Navigate Tribunals Ontario is part of the tribunal system’s planned shift to a digital-first approach, says Sa’d.

“My understanding is that Tribunals Ontario plans to permanently shift to a primarily online virtual based hearing/mediation format… I have some concerns about that.”

“Bearing in mind that not everyone has equal access to technology or to quiet spaces to conduct a hearing, or necessarily to cell phone minutes or a landline,” she says. “Those are real barriers that are just, at the moment, not being accounted for. And people are falling through the cracks. That's a problem during an affordable housing crisis.”

While a digital tool with a good user interface is worth investing in, the LTB also needs well-trained adjudicators, timely decisions, more transparency with scheduling processes and hearing blocks that are not overbooked on the assumption that some participants will not show, says Sa’d.

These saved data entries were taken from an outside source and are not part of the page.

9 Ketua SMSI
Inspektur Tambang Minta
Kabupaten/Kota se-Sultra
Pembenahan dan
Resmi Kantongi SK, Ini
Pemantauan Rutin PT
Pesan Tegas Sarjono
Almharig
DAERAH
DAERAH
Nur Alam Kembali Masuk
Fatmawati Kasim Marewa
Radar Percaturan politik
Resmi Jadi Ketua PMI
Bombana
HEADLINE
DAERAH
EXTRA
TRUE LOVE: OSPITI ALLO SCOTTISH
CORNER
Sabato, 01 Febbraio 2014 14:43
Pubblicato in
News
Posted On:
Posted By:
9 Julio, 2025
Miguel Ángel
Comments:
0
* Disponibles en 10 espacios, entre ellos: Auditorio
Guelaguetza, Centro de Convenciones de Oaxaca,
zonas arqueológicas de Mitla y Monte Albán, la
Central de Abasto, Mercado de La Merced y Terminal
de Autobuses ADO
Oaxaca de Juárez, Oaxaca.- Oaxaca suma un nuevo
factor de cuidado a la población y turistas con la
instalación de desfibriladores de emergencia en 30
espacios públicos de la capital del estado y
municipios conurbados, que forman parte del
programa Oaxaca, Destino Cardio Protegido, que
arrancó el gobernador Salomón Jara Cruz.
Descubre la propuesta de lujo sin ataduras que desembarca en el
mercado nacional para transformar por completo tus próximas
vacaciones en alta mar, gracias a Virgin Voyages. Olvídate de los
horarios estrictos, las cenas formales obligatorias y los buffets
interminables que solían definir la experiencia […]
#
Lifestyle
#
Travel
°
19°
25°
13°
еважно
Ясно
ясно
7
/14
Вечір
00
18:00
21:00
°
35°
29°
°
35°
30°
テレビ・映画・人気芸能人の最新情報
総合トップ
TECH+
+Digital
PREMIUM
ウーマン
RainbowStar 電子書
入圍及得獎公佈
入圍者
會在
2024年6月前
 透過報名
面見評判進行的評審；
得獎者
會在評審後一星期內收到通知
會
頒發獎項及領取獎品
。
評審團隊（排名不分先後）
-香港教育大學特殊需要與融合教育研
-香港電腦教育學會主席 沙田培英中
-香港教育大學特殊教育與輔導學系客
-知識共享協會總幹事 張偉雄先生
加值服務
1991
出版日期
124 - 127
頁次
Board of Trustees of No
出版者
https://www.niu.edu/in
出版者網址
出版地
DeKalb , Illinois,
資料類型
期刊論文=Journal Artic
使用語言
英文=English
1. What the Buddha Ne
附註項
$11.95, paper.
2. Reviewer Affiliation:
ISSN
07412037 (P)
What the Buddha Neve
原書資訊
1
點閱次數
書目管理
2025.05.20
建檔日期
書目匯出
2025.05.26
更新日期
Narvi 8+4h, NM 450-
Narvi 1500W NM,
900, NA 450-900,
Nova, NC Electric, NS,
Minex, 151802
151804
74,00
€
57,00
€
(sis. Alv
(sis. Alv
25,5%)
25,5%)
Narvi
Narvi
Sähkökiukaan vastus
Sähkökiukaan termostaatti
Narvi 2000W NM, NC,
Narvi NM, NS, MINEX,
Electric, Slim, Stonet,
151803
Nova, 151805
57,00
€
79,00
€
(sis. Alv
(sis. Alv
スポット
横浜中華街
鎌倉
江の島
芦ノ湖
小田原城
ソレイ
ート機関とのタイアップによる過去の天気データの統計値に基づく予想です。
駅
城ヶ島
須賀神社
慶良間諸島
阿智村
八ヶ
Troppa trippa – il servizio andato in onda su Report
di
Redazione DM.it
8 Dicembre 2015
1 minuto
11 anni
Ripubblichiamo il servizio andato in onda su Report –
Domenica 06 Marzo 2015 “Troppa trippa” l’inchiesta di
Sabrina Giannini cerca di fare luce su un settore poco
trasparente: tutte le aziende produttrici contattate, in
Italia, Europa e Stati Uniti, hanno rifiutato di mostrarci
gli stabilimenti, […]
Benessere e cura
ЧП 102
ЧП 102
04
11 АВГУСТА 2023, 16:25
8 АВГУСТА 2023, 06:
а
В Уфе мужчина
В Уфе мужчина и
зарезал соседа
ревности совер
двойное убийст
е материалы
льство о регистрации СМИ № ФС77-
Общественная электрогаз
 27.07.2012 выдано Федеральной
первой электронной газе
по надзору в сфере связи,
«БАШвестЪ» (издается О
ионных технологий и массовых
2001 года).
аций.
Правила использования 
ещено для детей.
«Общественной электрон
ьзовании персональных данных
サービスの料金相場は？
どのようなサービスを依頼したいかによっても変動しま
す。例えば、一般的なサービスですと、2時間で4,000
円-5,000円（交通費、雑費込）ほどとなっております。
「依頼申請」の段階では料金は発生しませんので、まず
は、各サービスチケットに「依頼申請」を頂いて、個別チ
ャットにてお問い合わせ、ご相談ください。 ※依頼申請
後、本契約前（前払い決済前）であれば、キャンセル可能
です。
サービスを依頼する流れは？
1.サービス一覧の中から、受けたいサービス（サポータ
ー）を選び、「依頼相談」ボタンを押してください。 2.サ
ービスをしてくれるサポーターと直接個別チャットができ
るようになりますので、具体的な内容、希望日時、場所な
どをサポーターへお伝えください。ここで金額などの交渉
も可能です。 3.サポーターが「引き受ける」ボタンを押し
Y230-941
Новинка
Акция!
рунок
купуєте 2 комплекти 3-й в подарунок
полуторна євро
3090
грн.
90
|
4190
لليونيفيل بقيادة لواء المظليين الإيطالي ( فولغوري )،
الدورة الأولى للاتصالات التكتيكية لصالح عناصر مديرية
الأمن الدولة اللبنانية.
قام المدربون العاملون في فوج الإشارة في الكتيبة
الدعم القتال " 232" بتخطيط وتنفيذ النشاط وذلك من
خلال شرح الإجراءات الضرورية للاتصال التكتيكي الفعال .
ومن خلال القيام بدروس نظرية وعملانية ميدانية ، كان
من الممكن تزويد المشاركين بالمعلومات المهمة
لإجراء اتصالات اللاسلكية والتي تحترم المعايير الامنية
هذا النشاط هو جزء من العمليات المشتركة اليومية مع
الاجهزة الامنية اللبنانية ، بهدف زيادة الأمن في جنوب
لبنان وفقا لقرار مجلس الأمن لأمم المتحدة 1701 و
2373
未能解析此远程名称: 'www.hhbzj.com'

“The real issue right now, to my mind, is the lay at the board, she says. “It's good to be thinking, as well, about getting legal information to people. But again, it has to be accessible.”

If there’s too much delay, the legal issues become moot, she adds. For a small landlord, the arears accumulate. For tenants, when an urgent matter takes five months, they are left with the issue – whether it be a flood, mould or harassment, for example – in the interim. 

“Anything that speeds up processes without compromising procedural fairness, that should be, in my mind, the focus for improving the state of the LTB.”